Only three weeks until I can jump back into running!
I began preparations yesterday. I took Winston for a walk for the first time this year. Ha...that sounds like a long time. But, we're only 21 days into it. My plan is to slowly start introducing the ol' ankle to more 'activity'. Because every time I do something different, it swells up and hates me. So, I'd rather start making it angry now so that when I do start running, it won't be so bad.

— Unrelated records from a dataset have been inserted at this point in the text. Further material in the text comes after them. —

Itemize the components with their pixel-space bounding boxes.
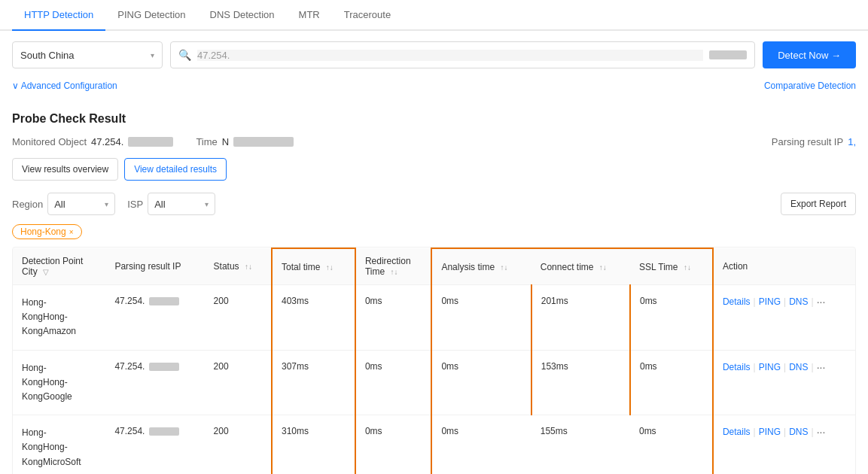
td-action: Details | PING | DNS | ··· (713, 285, 855, 351)
monitored-object: Monitored Object 47.254. (12, 136, 173, 147)
monitored-label: Monitored Object (12, 136, 87, 147)
tab-http[interactable]: HTTP Detection (12, 0, 105, 31)
ssl-time-value: 0ms (640, 296, 657, 306)
table-row: Hong-KongHong-KongMicroSoft 47.254. 200 … (13, 415, 855, 474)
search-icon: 🔍 (178, 49, 191, 61)
td-analysis-time: 0ms (431, 285, 531, 351)
results-table: Detection PointCity ▽ Parsing result IP … (13, 248, 855, 474)
th-connect-time: Connect time ↑↓ (531, 248, 630, 285)
region-select[interactable]: South China ▾ (12, 41, 163, 68)
td-total-time: 307ms (272, 350, 355, 415)
detect-now-button[interactable]: Detect Now → (763, 41, 856, 68)
tab-ping[interactable]: PING Detection (105, 0, 197, 31)
dns-link[interactable]: DNS (789, 362, 808, 372)
config-row: ∨ Advanced Configuration Comparative Det… (0, 79, 868, 100)
region-filter-select[interactable]: All ▾ (47, 193, 115, 215)
tabs-bar: HTTP Detection PING Detection DNS Detect… (0, 0, 868, 31)
parsing-result: Parsing result IP 1, (772, 136, 856, 147)
details-link[interactable]: Details (723, 296, 751, 307)
ip-blurred (149, 427, 179, 436)
td-status: 200 (205, 415, 272, 474)
ip-blurred (149, 297, 179, 305)
connect-time-value: 155ms (541, 426, 568, 436)
td-ip: 47.254. (105, 285, 204, 351)
td-analysis-time: 0ms (431, 350, 531, 415)
tab-mtr[interactable]: MTR (287, 0, 332, 31)
search-area: South China ▾ 🔍 Detect Now → (0, 31, 868, 79)
sort-icon[interactable]: ↑↓ (684, 263, 691, 272)
parsing-value[interactable]: 1, (848, 136, 856, 147)
th-analysis-time-label: Analysis time (441, 262, 495, 272)
active-tag-row: Hong-Kong × (12, 224, 856, 239)
status-value: 200 (214, 426, 229, 436)
total-time-value: 310ms (282, 426, 309, 436)
view-detailed-results-button[interactable]: View detailed results (124, 158, 227, 181)
detection-point-text: Hong-KongHong-KongAmazon (22, 296, 96, 339)
status-value: 200 (214, 361, 229, 372)
ping-link[interactable]: PING (759, 362, 781, 372)
action-links: Details | PING | DNS | ··· (723, 361, 846, 373)
blurred-ip (709, 50, 747, 59)
ip-prefix: 47.254. (114, 426, 145, 436)
td-ssl-time: 0ms (630, 415, 713, 474)
td-redirect-time: 0ms (355, 285, 432, 351)
ping-link[interactable]: PING (759, 296, 781, 307)
sort-icon[interactable]: ↑↓ (326, 263, 333, 272)
comparative-detection-link[interactable]: Comparative Detection (764, 81, 856, 91)
sort-icon[interactable]: ↑↓ (599, 263, 607, 272)
th-total-time: Total time ↑↓ (272, 248, 355, 285)
ping-link[interactable]: PING (759, 427, 781, 437)
more-button[interactable]: ··· (817, 296, 826, 308)
region-select-value: South China (20, 50, 75, 61)
more-button[interactable]: ··· (817, 361, 826, 373)
hong-kong-tag[interactable]: Hong-Kong × (12, 224, 82, 239)
isp-filter-select[interactable]: All ▾ (148, 193, 215, 215)
dns-link[interactable]: DNS (789, 427, 808, 437)
connect-time-value: 153ms (541, 361, 568, 372)
search-input[interactable] (197, 50, 703, 61)
ssl-time-value: 0ms (639, 426, 656, 436)
sort-icon[interactable]: ↑↓ (390, 268, 397, 276)
filter-icon[interactable]: ▽ (43, 268, 49, 276)
total-time-value: 403ms (282, 296, 309, 306)
td-action: Details | PING | DNS | ··· (713, 350, 855, 415)
connect-time-value: 201ms (541, 296, 568, 306)
th-status-label: Status (214, 261, 239, 272)
td-connect-time: 155ms (531, 415, 630, 474)
tab-dns[interactable]: DNS Detection (198, 0, 287, 31)
td-action: Details | PING | DNS | ··· (713, 415, 855, 474)
probe-section: Probe Check Result Monitored Object 47.2… (0, 100, 868, 474)
analysis-time-value: 0ms (441, 361, 458, 372)
tab-traceroute[interactable]: Traceroute (332, 0, 403, 31)
view-results-overview-button[interactable]: View results overview (12, 158, 118, 181)
export-report-button[interactable]: Export Report (781, 193, 856, 215)
monitored-value: 47.254. (91, 136, 123, 147)
details-link[interactable]: Details (723, 427, 751, 437)
sort-icon[interactable]: ↑↓ (245, 263, 252, 271)
tag-close-icon[interactable]: × (69, 228, 74, 236)
details-link[interactable]: Details (723, 362, 751, 372)
table-row: Hong-KongHong-KongGoogle 47.254. 200 307… (13, 350, 855, 415)
chevron-down-icon: ▾ (205, 200, 209, 208)
td-redirect-time: 0ms (355, 415, 432, 474)
more-button[interactable]: ··· (817, 426, 826, 438)
time-blurred (233, 137, 294, 147)
detection-point-text: Hong-KongHong-KongMicroSoft (22, 426, 96, 469)
th-ssl-time: SSL Time ↑↓ (630, 248, 713, 285)
th-parsing-ip-label: Parsing result IP (114, 261, 181, 272)
probe-title: Probe Check Result (12, 112, 856, 126)
time-label: Time (196, 136, 217, 147)
search-input-wrap: 🔍 (170, 41, 755, 68)
redirect-time-value: 0ms (365, 361, 382, 372)
td-connect-time: 153ms (531, 350, 630, 415)
advanced-configuration-link[interactable]: ∨ Advanced Configuration (12, 81, 117, 91)
results-table-wrap: Detection PointCity ▽ Parsing result IP … (12, 247, 856, 474)
th-action-label: Action (723, 261, 748, 272)
action-links: Details | PING | DNS | ··· (723, 296, 846, 308)
sort-icon[interactable]: ↑↓ (500, 263, 507, 272)
ssl-time-value: 0ms (640, 361, 657, 372)
region-filter-label: Region (12, 199, 43, 210)
dns-link[interactable]: DNS (789, 296, 808, 307)
td-total-time: 403ms (272, 285, 355, 351)
th-detection-point-label: Detection PointCity (22, 256, 83, 277)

It was only 10* outside, but I really just wanted to get out, put on my running shoes and soak up a little vitamin D. I've been out of the game for too long, because I forgot my phone so I could listen to some tunes and take pictures. Who am I?
Nonetheless, it was SO nice just to get out. Winter has been a cold-hearted bitch these days, so getting outside just hasn't been an option. Winston was grateful, I'm sure. But, he seemed a little confused about our pace though. He kept on giving me a lot of backwards glances like:
In other news, I have been reading The Ultimate Beginners Running Guide: The Key to Running Inspired by Ryan Robert. I'm already halfway through, so I will have a review coming soon. I'm secretly happy Ryan contacted me, you know, because I've been out of the game. So technically, I am a 'beginner' all over again. Good timing, right?
I've also been trying to get my eating back on track. I've put on a few pounds since surgery, which I expected. Not exercising at all for over two months, and eating like a maniac over the holidays....bound to happen. I'm ok with it. I like a bit of a challenge.
Notice a theme here? Not planned, I swear.
Lastly, my child.
She needs to be given an award or something. For the world's best fake crier. I am probably the most unemotional woman ever. My child? Cries if I go into the bathroom without her. If her toy doesn't work the way she wants it to. If her oranges have a little bit of the 'white stuff' on them. Everything is a dilemma with this kid.
Lord Almighty, this is probably going to be my lot in life. Learning how to be empathetic to such an emotional little being. Don't get me wrong though, when she is crying about the oranges, I usually just tell her to suck it up. Because, really, she's got to toughen up at some point.